* Work to complete:
Go through the listing and count the lines with "Отель" in them; write only the number.
Stored data Start Marker
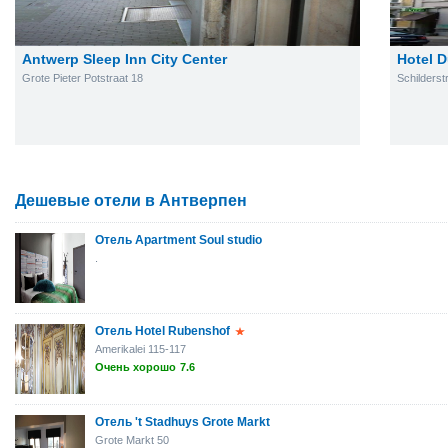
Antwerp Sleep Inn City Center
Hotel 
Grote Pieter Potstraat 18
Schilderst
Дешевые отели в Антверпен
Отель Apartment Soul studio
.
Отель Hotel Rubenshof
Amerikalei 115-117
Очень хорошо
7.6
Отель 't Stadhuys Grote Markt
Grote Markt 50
Stored data End Marker
* Solution:
3